Action item: When you transcribe the entries below, keep the wording exact and omit the pictures.
+ + + +
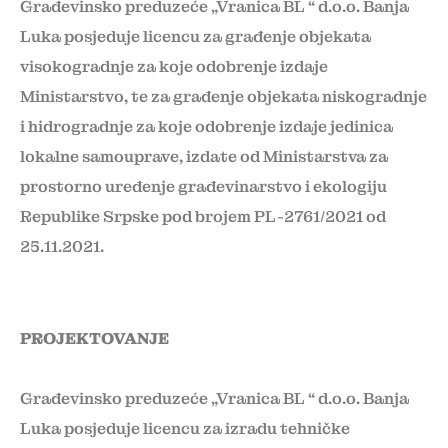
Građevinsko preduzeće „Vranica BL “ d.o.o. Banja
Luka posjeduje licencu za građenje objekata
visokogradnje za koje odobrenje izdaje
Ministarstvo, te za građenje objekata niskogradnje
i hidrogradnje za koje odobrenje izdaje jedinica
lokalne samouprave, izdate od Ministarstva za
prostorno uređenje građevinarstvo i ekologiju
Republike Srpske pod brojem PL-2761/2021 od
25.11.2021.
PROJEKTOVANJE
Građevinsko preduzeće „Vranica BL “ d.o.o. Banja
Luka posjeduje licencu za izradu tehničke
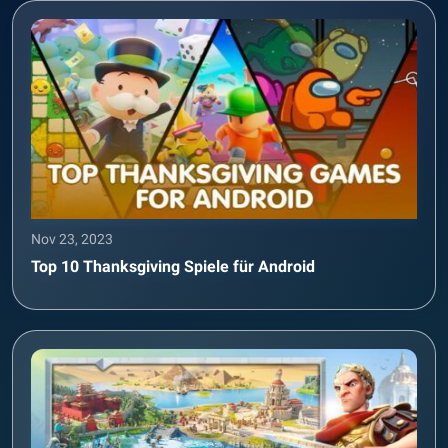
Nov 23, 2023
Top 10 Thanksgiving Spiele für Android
+ + + +
Expected output:
Građevinsko preduzeće „Vranica BL “ d.o.o. Banja
Luka posjeduje licencu za građenje objekata
visokogradnje za koje odobrenje izdaje
Ministarstvo, te za građenje objekata niskogradnje
i hidrogradnje za koje odobrenje izdaje jedinica
lokalne samouprave, izdate od Ministarstva za
prostorno uređenje građevinarstvo i ekologiju
Republike Srpske pod brojem PL-2761/2021 od
25.11.2021.
PROJEKTOVANJE
Građevinsko preduzeće „Vranica BL “ d.o.o. Banja
Luka posjeduje licencu za izradu tehničke
Nov 23, 2023
Top 10 Thanksgiving Spiele für Android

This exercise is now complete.